In a defined benefit plan, the plan formula defines the benefit that will be paid at retirement age (or earlier separation from employment). An actuary determines the amount that must be deposited into the plan on an annual basis to provide the benefits called for under the terms of the plan.
In addition to the benefits to be paid, the actuary takes into account an expected rate of return and other factors (e.g., mortality) when determining the required contribution each year. In an active plan, the investment results do not alter the benefit the employee receives, as the benefit the employee receives is determined solely by the benefit stated in the plan document. However, actual investment results can cause the required contribution to decrease or increase from year to year based on whether they exceed or fall short of the actuary’s assumed returns.
The promised benefit must be provided to all participants regardless of the actual investment performance of the plan. Poor investment performance could result in increased contribution requirements. Because the employer is liable for providing the benefit, regardless of investment earnings, all investment risk is borne solely by the employer.

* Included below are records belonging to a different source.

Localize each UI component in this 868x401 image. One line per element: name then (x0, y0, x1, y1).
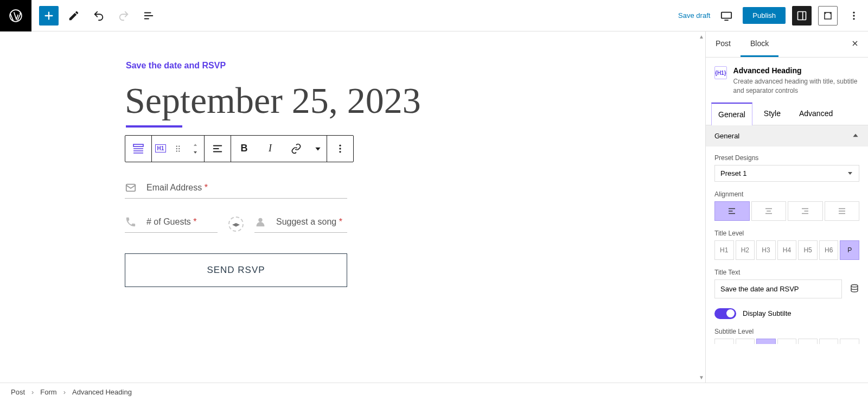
guests-field[interactable]: # of Guests * (125, 216, 218, 233)
preset-designs-label: Preset Designs (714, 154, 859, 162)
drag-handle[interactable] (169, 136, 187, 162)
svg-point-14 (339, 144, 341, 146)
svg-point-19 (851, 285, 858, 288)
add-block-button[interactable] (39, 6, 59, 26)
chevron-up-icon (852, 132, 859, 139)
more-rich-text-button[interactable] (309, 136, 327, 162)
align-justify-option[interactable] (825, 201, 860, 221)
level-h2[interactable]: H2 (736, 240, 755, 260)
level-h5[interactable]: H5 (798, 240, 818, 260)
block-title: Advanced Heading (733, 66, 859, 75)
level-h4[interactable]: H4 (777, 240, 797, 260)
heading-main[interactable]: September 25, 2023 (125, 80, 580, 121)
heading-separator (126, 125, 182, 128)
template-button[interactable] (818, 6, 838, 26)
svg-point-16 (339, 151, 341, 152)
level-h3[interactable]: H3 (756, 240, 776, 260)
bold-button[interactable]: B (231, 136, 257, 162)
block-toolbar: H1 B I (125, 135, 354, 162)
level-h1[interactable]: H1 (714, 240, 734, 260)
save-draft-button[interactable]: Save draft (678, 11, 710, 20)
guests-label: # of Guests (146, 217, 191, 226)
preset-select[interactable]: Preset 1 (714, 165, 859, 182)
svg-point-4 (853, 11, 854, 13)
link-button[interactable] (283, 136, 309, 162)
svg-point-12 (176, 150, 177, 151)
inner-tab-general[interactable]: General (711, 103, 752, 125)
block-parent-button[interactable] (125, 136, 151, 162)
display-subtitle-toggle[interactable] (714, 308, 736, 319)
block-options-button[interactable] (327, 136, 353, 162)
alignment-label: Alignment (714, 190, 859, 198)
scroll-indicator-down: ▼ (699, 374, 704, 380)
breadcrumb-item[interactable]: Post (11, 388, 25, 396)
svg-rect-7 (133, 144, 143, 147)
svg-point-6 (853, 18, 854, 20)
dynamic-content-icon[interactable] (850, 284, 859, 294)
edit-tool-button[interactable] (64, 6, 84, 26)
align-right-option[interactable] (788, 201, 823, 221)
title-text-input[interactable]: Save the date and RSVP (714, 279, 842, 298)
publish-button[interactable]: Publish (743, 7, 786, 24)
person-icon (254, 216, 266, 228)
send-rsvp-button[interactable]: SEND RSVP (125, 253, 347, 287)
tab-block[interactable]: Block (741, 31, 778, 57)
settings-sidebar: Post Block {H1} Advanced Heading Create … (705, 31, 868, 383)
chevron-right-icon: › (31, 388, 34, 396)
svg-point-13 (178, 150, 180, 151)
heading-subtitle[interactable]: Save the date and RSVP (126, 61, 580, 71)
song-field[interactable]: Suggest a song * (254, 216, 347, 233)
title-level-label: Title Level (714, 230, 859, 237)
block-type-icon[interactable]: H1 (152, 136, 169, 162)
tab-post[interactable]: Post (706, 31, 741, 57)
close-sidebar-button[interactable] (842, 31, 868, 57)
level-h6[interactable]: H6 (819, 240, 839, 260)
svg-rect-1 (722, 12, 731, 18)
chevron-down-icon (847, 170, 853, 176)
align-center-option[interactable] (751, 201, 787, 221)
block-description: Create advanced heading with title, subt… (733, 77, 859, 96)
title-level-options: H1 H2 H3 H4 H5 H6 P (714, 240, 859, 260)
column-resize-handle[interactable]: ◂▸ (228, 217, 244, 232)
mail-icon (125, 182, 137, 194)
breadcrumb: Post › Form › Advanced Heading (0, 383, 868, 401)
panel-general-header[interactable]: General (706, 125, 868, 147)
move-handle[interactable] (187, 136, 204, 162)
subtitle-level-label: Subtitle Level (714, 328, 859, 335)
song-label: Suggest a song (276, 217, 336, 226)
svg-point-8 (176, 145, 177, 147)
email-label: Email Address (146, 183, 202, 192)
display-subtitle-label: Display Subtilte (743, 309, 792, 317)
undo-button[interactable] (89, 6, 108, 26)
title-text-label: Title Text (714, 269, 859, 276)
align-button[interactable] (205, 136, 231, 162)
inner-tab-style[interactable]: Style (757, 102, 788, 125)
breadcrumb-item[interactable]: Form (40, 388, 56, 396)
svg-point-18 (258, 218, 262, 221)
preview-button[interactable] (717, 6, 736, 26)
svg-point-10 (176, 148, 177, 149)
level-p[interactable]: P (840, 240, 859, 260)
svg-point-15 (339, 148, 341, 149)
svg-point-5 (853, 15, 854, 16)
options-menu-button[interactable] (844, 6, 864, 26)
editor-canvas[interactable]: ▲ ▼ Save the date and RSVP September 25,… (0, 31, 705, 383)
alignment-options (714, 201, 859, 221)
svg-point-11 (178, 148, 180, 149)
settings-sidebar-toggle[interactable] (792, 6, 812, 26)
adv-heading-icon: {H1} (714, 66, 727, 79)
wordpress-logo[interactable] (0, 0, 31, 31)
phone-icon (125, 216, 137, 228)
inner-tab-advanced[interactable]: Advanced (792, 102, 840, 125)
redo-button[interactable] (114, 6, 133, 26)
svg-rect-2 (798, 11, 806, 20)
top-toolbar: Save draft Publish (0, 0, 868, 31)
scroll-indicator-up: ▲ (699, 34, 704, 40)
subtitle-level-options (714, 339, 859, 344)
align-left-option[interactable] (714, 201, 750, 221)
breadcrumb-item[interactable]: Advanced Heading (72, 388, 132, 396)
document-overview-button[interactable] (139, 6, 158, 26)
italic-button[interactable]: I (257, 136, 283, 162)
email-field[interactable]: Email Address * (125, 182, 347, 199)
svg-point-9 (178, 145, 180, 147)
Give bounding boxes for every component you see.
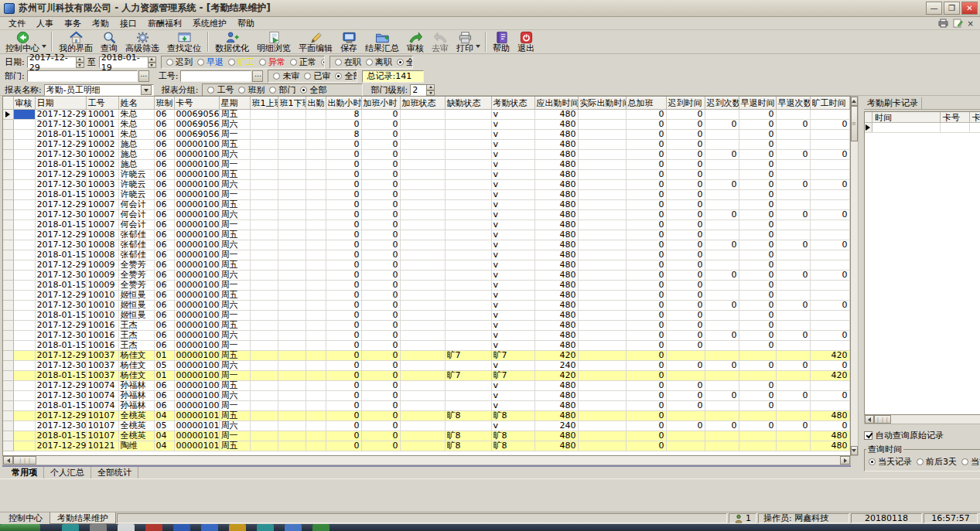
cell[interactable]: 0 [626, 180, 666, 190]
cell[interactable] [810, 311, 849, 321]
cell[interactable] [400, 331, 445, 341]
column-header-加班状态[interactable]: 加班状态 [400, 97, 445, 110]
cell[interactable]: 0 [326, 150, 361, 160]
cell[interactable]: 施总 [118, 140, 154, 150]
cell[interactable]: 施总 [118, 150, 154, 160]
radio-全部[interactable]: 全部 [321, 56, 325, 68]
cell[interactable] [278, 331, 306, 341]
cell[interactable] [578, 190, 626, 200]
cell[interactable] [250, 200, 278, 210]
scrollbar-thumb[interactable]: ≡ [851, 106, 858, 141]
cell[interactable]: 0 [326, 351, 361, 361]
taskbar-item[interactable] [201, 524, 218, 531]
cell[interactable] [250, 311, 278, 321]
cell[interactable] [705, 341, 739, 351]
column-header-班1下班[interactable]: 班1下班 [278, 97, 306, 110]
cell[interactable]: 480 [534, 170, 578, 180]
date-to-input[interactable]: 2018-01-19 [99, 56, 149, 68]
cell[interactable]: 0 [326, 281, 361, 291]
cell[interactable]: 0 [705, 120, 739, 130]
cell[interactable]: 0 [626, 401, 666, 411]
cell[interactable]: 0 [361, 150, 400, 160]
cell[interactable] [250, 190, 278, 200]
minimize-button[interactable]: — [926, 2, 942, 15]
table-row[interactable]: 2017-12-3010003许晓云0600000100(周六00v480000… [3, 180, 849, 190]
cell[interactable]: v [491, 180, 534, 190]
scroll-right-button[interactable] [840, 456, 850, 465]
maximize-button[interactable]: ❐ [944, 2, 960, 15]
cell[interactable]: v [491, 240, 534, 250]
cell[interactable] [306, 321, 326, 331]
cell[interactable]: 0 [626, 110, 666, 120]
cell[interactable] [306, 421, 326, 431]
cell[interactable]: 0 [666, 140, 705, 150]
cell[interactable] [578, 351, 626, 361]
cell[interactable] [578, 220, 626, 230]
cell[interactable]: v [491, 271, 534, 281]
cell[interactable]: 2017-12-29 [35, 411, 86, 421]
cell[interactable] [578, 240, 626, 250]
cell[interactable]: 0 [666, 240, 705, 250]
cell[interactable]: 0 [810, 180, 849, 190]
cell[interactable]: 10016 [86, 331, 118, 341]
column-header-应出勤时间[interactable]: 应出勤时间 [534, 97, 578, 110]
toolbar-button-高级筛选[interactable]: 高级筛选 [121, 30, 163, 53]
cell[interactable] [278, 381, 306, 391]
cell[interactable]: 0 [666, 200, 705, 210]
cell[interactable] [306, 240, 326, 250]
cell[interactable] [776, 260, 810, 271]
cell[interactable]: 0 [739, 281, 776, 291]
cell[interactable]: 周五 [219, 441, 250, 451]
cell[interactable]: 10010 [86, 301, 118, 311]
cell[interactable]: 10002 [86, 150, 118, 160]
cell[interactable]: 0 [776, 210, 810, 220]
cell[interactable] [810, 190, 849, 200]
cell[interactable] [13, 240, 35, 250]
cell[interactable]: 420 [810, 351, 849, 361]
cell[interactable]: 周六 [219, 421, 250, 431]
cell[interactable]: 05 [154, 421, 174, 431]
cell[interactable] [250, 301, 278, 311]
cell[interactable] [278, 120, 306, 130]
cell[interactable]: 0 [626, 250, 666, 260]
cell[interactable] [445, 150, 491, 160]
cell[interactable] [250, 361, 278, 371]
column-header-迟到时间[interactable]: 迟到时间 [666, 97, 705, 110]
table-row[interactable]: 2017-12-2910007何会计0600000100(周五00v480000 [3, 200, 849, 210]
table-row[interactable]: 2017-12-2910037杨佳文0100000100:周五00旷7旷7420… [3, 351, 849, 361]
cell[interactable]: 00000100( [174, 220, 219, 230]
cell[interactable] [400, 250, 445, 260]
cell[interactable] [306, 431, 326, 441]
cell[interactable]: 10007 [86, 200, 118, 210]
cell[interactable]: 480 [534, 281, 578, 291]
cell[interactable] [578, 170, 626, 180]
cell[interactable]: 0 [326, 291, 361, 301]
cell[interactable] [13, 391, 35, 401]
cell[interactable]: 10037 [86, 371, 118, 381]
radio-在职[interactable]: 在职 [335, 56, 361, 68]
cell[interactable] [250, 160, 278, 170]
cell[interactable]: 0 [705, 331, 739, 341]
cell[interactable]: 2018-01-15 [35, 431, 86, 441]
table-row[interactable]: 2017-12-2910009全赞芳0600000100(周五00v480000 [3, 260, 849, 271]
cell[interactable]: v [491, 250, 534, 260]
cell[interactable] [306, 130, 326, 140]
cell[interactable]: 420 [810, 371, 849, 381]
cell[interactable]: 全赞芳 [118, 260, 154, 271]
cell[interactable] [400, 230, 445, 240]
cell[interactable]: v [491, 130, 534, 140]
cell[interactable]: 0 [626, 170, 666, 180]
cell[interactable]: 0 [739, 401, 776, 411]
table-row[interactable]: 2018-01-1510007何会计0600000100(周一00v480000 [3, 220, 849, 230]
column-header-日期[interactable]: 日期 [35, 97, 86, 110]
cell[interactable]: 陶维 [118, 441, 154, 451]
cell[interactable] [278, 291, 306, 301]
scroll-left-button[interactable] [865, 415, 874, 424]
cell[interactable]: 10074 [86, 401, 118, 411]
cell[interactable]: 0 [666, 230, 705, 240]
cell[interactable]: 周一 [219, 341, 250, 351]
table-row[interactable]: 2017-12-3010001朱总0600069056:周六00v4800000… [3, 120, 849, 130]
cell[interactable]: 0 [626, 411, 666, 421]
cell[interactable]: 旷7 [445, 351, 491, 361]
dept-level-spinner[interactable] [426, 84, 435, 96]
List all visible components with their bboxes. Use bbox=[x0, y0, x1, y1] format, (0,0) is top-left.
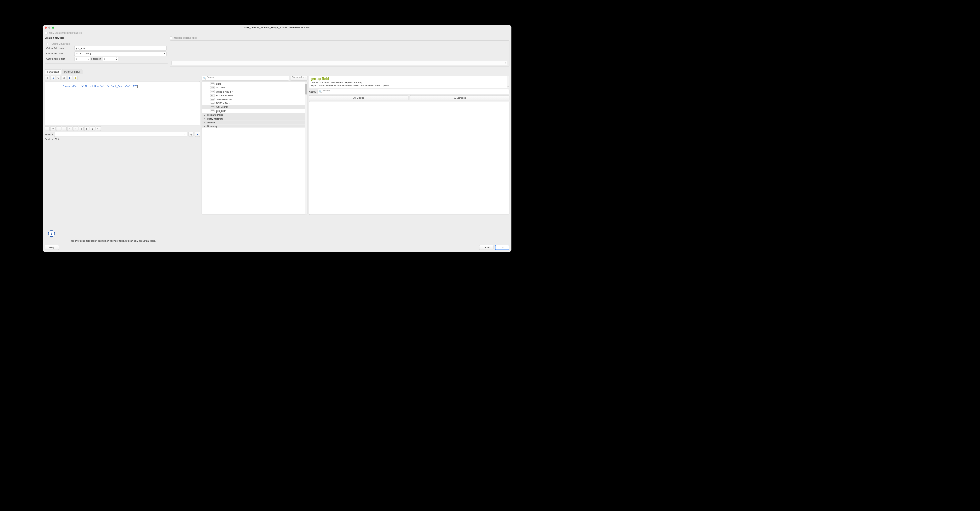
close-icon[interactable] bbox=[45, 27, 47, 29]
help-button[interactable]: Help bbox=[45, 245, 59, 250]
help-title: group field bbox=[311, 77, 508, 81]
function-search-input[interactable]: 🔍 Search… bbox=[202, 76, 289, 81]
op-minus[interactable]: - bbox=[56, 126, 61, 131]
create-field-group: Create virtual field Output field name O… bbox=[45, 41, 168, 64]
create-virtual-checkbox bbox=[46, 43, 49, 45]
expression-editor[interactable]: "House #"+' '+"Street Name"+' '+ "Ant_Co… bbox=[45, 81, 200, 126]
values-search-input[interactable]: 🔍 Search… bbox=[318, 89, 509, 94]
precision-spin: 3 ▲▼ bbox=[102, 57, 118, 61]
ten-samples-button[interactable]: 10 Samples bbox=[410, 95, 509, 100]
cancel-button[interactable]: Cancel bbox=[479, 245, 494, 250]
scroll-thumb[interactable] bbox=[305, 84, 307, 94]
type-badge-icon: abc bbox=[76, 53, 79, 55]
op-eq[interactable]: = bbox=[45, 126, 50, 131]
op-mul[interactable]: * bbox=[67, 126, 73, 131]
help-line1: Double-click to add field name to expres… bbox=[311, 81, 508, 84]
help-line2: Right-Click on field name to open contex… bbox=[311, 84, 508, 87]
disclosure-icon[interactable]: ▶ bbox=[204, 114, 206, 116]
info-icon: i bbox=[48, 231, 55, 237]
create-virtual-label: Create virtual field bbox=[51, 43, 70, 45]
window-title: DOB_Cellular_Antenna_Filings_20240923 — … bbox=[54, 26, 501, 29]
op-lparen[interactable]: ( bbox=[84, 126, 89, 131]
only-update-label: Only update 0 selected features bbox=[49, 32, 82, 34]
only-update-row: Only update 0 selected features bbox=[45, 31, 509, 35]
field-item: abcJob Description bbox=[202, 97, 305, 101]
chevron-down-icon: ▼ bbox=[162, 53, 165, 54]
expression-toolbar: ✎ 🗑 ⬇ ⬆ bbox=[45, 76, 200, 80]
feature-label: Feature bbox=[45, 133, 52, 136]
new-file-icon[interactable] bbox=[45, 76, 49, 80]
field-item: abcState bbox=[202, 82, 305, 86]
field-item: abcDOBRunDate bbox=[202, 101, 305, 105]
output-length-label: Output field length bbox=[46, 57, 73, 60]
svg-rect-3 bbox=[52, 78, 53, 79]
update-existing-checkbox bbox=[170, 37, 172, 39]
all-unique-button[interactable]: All Unique bbox=[309, 95, 408, 100]
search-icon: 🔍 bbox=[203, 77, 206, 80]
edit-icon[interactable]: ✎ bbox=[56, 76, 61, 80]
tab-expression[interactable]: Expression bbox=[45, 70, 61, 75]
tab-function-editor[interactable]: Function Editor bbox=[62, 70, 82, 75]
disclosure-icon[interactable]: ▶ bbox=[204, 122, 206, 124]
tabs: Expression Function Editor bbox=[45, 70, 509, 75]
operator-row: = + - / * ^ || ( ) '\n' bbox=[45, 126, 200, 131]
chevron-down-icon: ▼ bbox=[504, 62, 506, 64]
field-item: 123Owner's Phone # bbox=[202, 89, 305, 93]
ok-button[interactable]: OK bbox=[495, 245, 509, 250]
create-field-title: Create a new field bbox=[45, 36, 168, 39]
save-icon[interactable] bbox=[51, 76, 55, 80]
disclosure-icon[interactable]: ▶ bbox=[204, 125, 206, 127]
window-controls bbox=[45, 27, 54, 29]
update-field-combo: ▼ bbox=[172, 60, 508, 65]
op-concat[interactable]: || bbox=[79, 126, 84, 131]
output-type-label: Output field type bbox=[46, 52, 73, 55]
op-plus[interactable]: + bbox=[51, 126, 56, 131]
field-item-selected: abcAnt_County bbox=[202, 105, 305, 109]
values-list[interactable] bbox=[309, 101, 509, 215]
show-values-button[interactable]: Show Values bbox=[290, 76, 307, 81]
scroll-up-icon[interactable]: ▲ bbox=[507, 76, 509, 78]
output-length-spin: 0 ▲▼ bbox=[74, 57, 90, 61]
spin-buttons: ▲▼ bbox=[115, 57, 118, 60]
search-icon: 🔍 bbox=[319, 91, 321, 93]
chevron-down-icon: ▼ bbox=[183, 133, 186, 135]
tree-category: ▶Geometry bbox=[202, 124, 305, 127]
function-tree[interactable]: abcState 123Zip Code 123Owner's Phone # … bbox=[202, 82, 307, 215]
spin-buttons: ▲▼ bbox=[87, 57, 89, 60]
tree-scrollbar[interactable]: ▲ ▼ bbox=[305, 82, 307, 215]
output-name-input[interactable] bbox=[74, 46, 166, 51]
update-field-group: ▼ bbox=[170, 40, 509, 67]
field-calculator-dialog: DOB_Cellular_Antenna_Filings_20240923 — … bbox=[43, 25, 511, 252]
tree-category: ▶Fuzzy Matching bbox=[202, 116, 305, 120]
import-icon[interactable]: ⬇ bbox=[67, 76, 72, 80]
preview-label: Preview: bbox=[45, 138, 54, 140]
export-icon[interactable]: ⬆ bbox=[73, 76, 78, 80]
help-scrollbar[interactable]: ▲ ▼ bbox=[507, 76, 509, 88]
output-type-combo[interactable]: abcText (string) ▼ bbox=[74, 51, 166, 56]
tree-category: ▶Files and Paths bbox=[202, 113, 305, 116]
values-label: Values bbox=[309, 91, 316, 93]
scroll-down-icon[interactable]: ▼ bbox=[507, 86, 509, 88]
precision-label: Precision bbox=[91, 57, 101, 60]
op-rparen[interactable]: ) bbox=[90, 126, 95, 131]
field-item: 123Zip Code bbox=[202, 86, 305, 89]
scroll-down-icon[interactable]: ▼ bbox=[305, 212, 307, 215]
preview-value: NULL bbox=[55, 138, 60, 140]
info-text: This layer does not support adding new p… bbox=[70, 240, 156, 242]
update-field-title: Update existing field bbox=[174, 36, 197, 39]
op-div[interactable]: / bbox=[62, 126, 67, 131]
minimize-icon[interactable] bbox=[48, 27, 51, 29]
field-item: abcgeo_addr bbox=[202, 109, 305, 113]
field-item: abcFirst Permit Date bbox=[202, 94, 305, 97]
feature-combo[interactable]: ▼ bbox=[54, 132, 188, 137]
op-pow[interactable]: ^ bbox=[73, 126, 78, 131]
output-name-label: Output field name bbox=[46, 47, 73, 50]
prev-feature-button[interactable]: ◀ bbox=[189, 132, 194, 137]
op-newline[interactable]: '\n' bbox=[95, 126, 101, 131]
help-panel: ▲ ▼ group field Double-click to add fiel… bbox=[309, 76, 509, 88]
delete-icon[interactable]: 🗑 bbox=[62, 76, 67, 80]
tree-category: ▶General bbox=[202, 121, 305, 124]
titlebar: DOB_Cellular_Antenna_Filings_20240923 — … bbox=[43, 25, 511, 30]
next-feature-button[interactable]: ▶ bbox=[195, 132, 200, 137]
disclosure-icon[interactable]: ▶ bbox=[204, 118, 206, 119]
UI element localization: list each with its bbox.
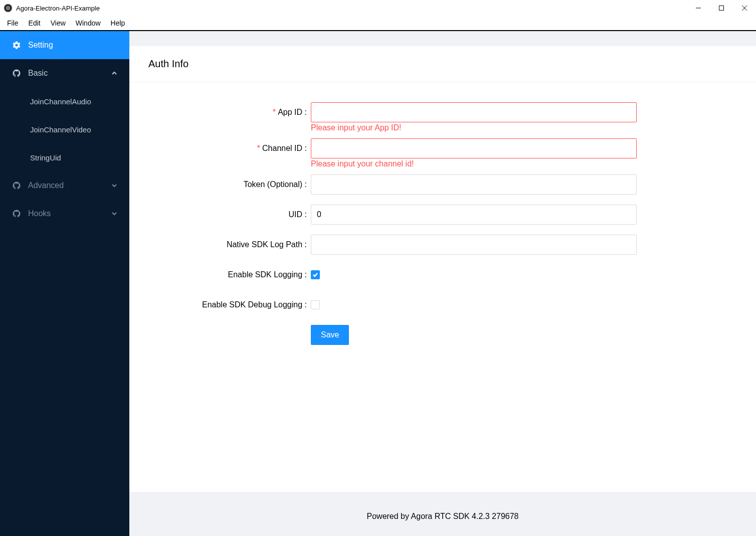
gear-icon	[12, 41, 21, 50]
sidebar-item-setting[interactable]: Setting	[0, 31, 129, 59]
svg-rect-2	[719, 6, 724, 11]
sidebar-subitem-label: JoinChannelVideo	[30, 125, 91, 134]
app-icon	[4, 4, 12, 12]
close-button[interactable]	[733, 0, 756, 16]
save-button[interactable]: Save	[311, 325, 349, 345]
token-input[interactable]	[311, 174, 637, 195]
chevron-up-icon	[111, 70, 117, 76]
field-label-uid: UID	[289, 210, 303, 219]
enable-logging-checkbox[interactable]	[311, 270, 320, 279]
sidebar-subitem-joinchannelaudio[interactable]: JoinChannelAudio	[0, 87, 129, 115]
required-mark: *	[257, 144, 260, 153]
menubar: File Edit View Window Help	[0, 16, 756, 31]
app-id-error: Please input your App ID!	[311, 123, 637, 132]
field-label-log-path: Native SDK Log Path	[227, 240, 302, 249]
required-mark: *	[273, 108, 276, 117]
field-label-enable-logging: Enable SDK Logging	[228, 270, 303, 279]
menu-help[interactable]: Help	[106, 17, 130, 29]
field-label-token: Token (Optional)	[244, 180, 302, 189]
field-label-channel-id: Channel ID	[262, 144, 302, 153]
sidebar-group-label: Basic	[28, 69, 48, 78]
sidebar-group-label: Hooks	[28, 209, 51, 218]
log-path-input[interactable]	[311, 235, 637, 255]
window-title: Agora-Electron-API-Example	[16, 5, 100, 12]
menu-file[interactable]: File	[2, 17, 24, 29]
menu-view[interactable]: View	[46, 17, 71, 29]
chevron-down-icon	[111, 183, 117, 189]
enable-debug-logging-checkbox[interactable]	[311, 300, 320, 309]
sidebar-subitem-stringuid[interactable]: StringUid	[0, 143, 129, 171]
sidebar-group-basic[interactable]: Basic	[0, 59, 129, 87]
maximize-button[interactable]	[710, 0, 733, 16]
github-icon	[12, 69, 21, 78]
channel-id-input[interactable]	[311, 138, 637, 158]
sidebar-subitem-label: JoinChannelAudio	[30, 97, 91, 106]
channel-id-error: Please input your channel id!	[311, 159, 637, 168]
chevron-down-icon	[111, 211, 117, 217]
sidebar-group-advanced[interactable]: Advanced	[0, 171, 129, 200]
github-icon	[12, 181, 21, 190]
github-icon	[12, 209, 21, 218]
sidebar-subitem-joinchannelvideo[interactable]: JoinChannelVideo	[0, 115, 129, 143]
sidebar: Setting Basic JoinChannelAudio JoinChann…	[0, 31, 129, 536]
sidebar-subitem-label: StringUid	[30, 153, 61, 162]
titlebar: Agora-Electron-API-Example	[0, 0, 756, 16]
footer-text: Powered by Agora RTC SDK 4.2.3 279678	[129, 492, 756, 536]
field-label-app-id: App ID	[278, 108, 302, 117]
field-label-enable-debug-logging: Enable SDK Debug Logging	[202, 300, 302, 309]
uid-input[interactable]	[311, 205, 637, 225]
sidebar-group-hooks[interactable]: Hooks	[0, 200, 129, 228]
app-id-input[interactable]	[311, 102, 637, 122]
page-title: Auth Info	[129, 46, 756, 82]
menu-edit[interactable]: Edit	[24, 17, 46, 29]
minimize-button[interactable]	[687, 0, 710, 16]
sidebar-group-label: Advanced	[28, 181, 64, 190]
main-content: Auth Info *App ID : Please input your Ap…	[129, 31, 756, 536]
sidebar-item-label: Setting	[28, 41, 53, 50]
svg-point-0	[6, 6, 11, 11]
menu-window[interactable]: Window	[71, 17, 106, 29]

An advantage to adopting a defined benefit plan is that the annual contribution for business owners can be substantially higher in a defined benefit plan than in other types of retirement plans. Additionally, defined benefit plans tend to favor older, higher-paid employees.
Additional information related to defined benefit plans can be found on the IRS website.
Traditional Defined Benefit Plan
Typically, traditional defined benefit plans will have a uniform retirement benefit formula that applies to all participants. A participant will receive a retirement benefit defined as some percentage of pay or some flat dollar amount at retirement age. For example, the retirement benefit may be defined as 1% of Final Average Pay times years of service.
Cash Balance Plan
Many owners desire larger tax deductions and accelerated retirement savings. Implementing a cash balance plan may be the best solution for such owners. Recent legislature encourages more and more professionals and successful business owners to adopt this type of plan.
In a cash balance plan, a “theoretical” account balance (or “TAB”) is maintained on behalf of each participant. Thus, each participant in the cash balance plan has a TAB that resembles those in a 401(k) or profit sharing plan (defined contribution “DC” plans).
On an annual basis the TAB is credited with a “compensation credit” and an “interest credit”. The compensation credit can be a flat dollar amount or a percentage of pay and can vary by employee. The interest credit is determined by the plan document, and will typically be a fixed 5% rate or, alternatively, could be based on a conservative index, such as the rate on 30-year U.S. Treasury Securities.
Because the cash balance plan is communicated in terms of an “account balance”, the benefits provided are more easily understood, and appreciated by employees. For example, an employee can be told that they have $5,000 in the cash balance plan. Cash balance plans take the mystery out of the employee benefit plan.
Finally, cash balance plans are more predictable than traditional defined benefit plans; a participant’s account balance can be projected based on plan provisions to a future date with relative ease. No more special calculations or vague explanations.